A verbatim copy of every record is required, and no pictures should be included.

··· Supplied material ···

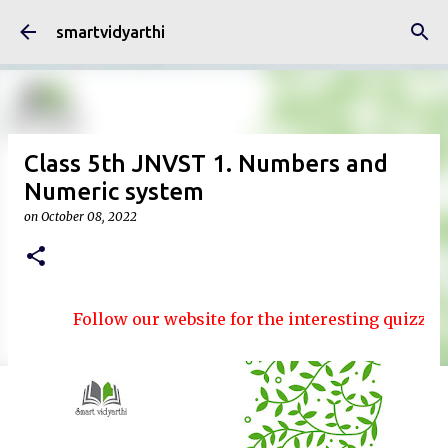
Skip to main content
smartvidyarthi
Class 5th JNVST 1. Numbers and
Numeric system
on
October 08, 2022
Follow our website for the interesting quizzes and 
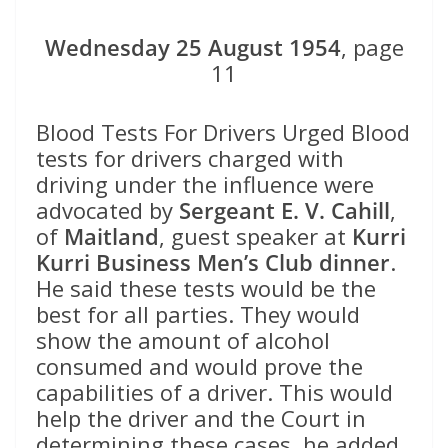
Wednesday 25 August 1954
, page
11
Blood Tests For Drivers Urged Blood
tests for drivers charged with
driving under the influence were
advocated by
Sergeant E. V. Cahill
,
of
Maitland
, guest speaker at
Kurri
Kurri Business Men’s Club dinner
.
He said these tests would be the
best for all parties. They would
show the amount of alcohol
consumed and would prove the
capabilities of a driver. This would
help the driver and the Court in
determining these cases, he added.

···

* _Response area_:
Skip to main content
smartvidyarthi
Class 5th JNVST 1. Numbers and
Numeric system
on
October 08, 2022
Follow our website for the interesting quizzes and 
Wednesday 25 August 1954
, page
11
Blood Tests For Drivers Urged Blood
tests for drivers charged with
driving under the influence were
advocated by
Sergeant E. V. Cahill
,
of
Maitland
, guest speaker at
Kurri
Kurri Business Men’s Club dinner
.
He said these tests would be the
best for all parties. They would
show the amount of alcohol
consumed and would prove the
capabilities of a driver. This would
help the driver and the Court in
determining these cases, he added.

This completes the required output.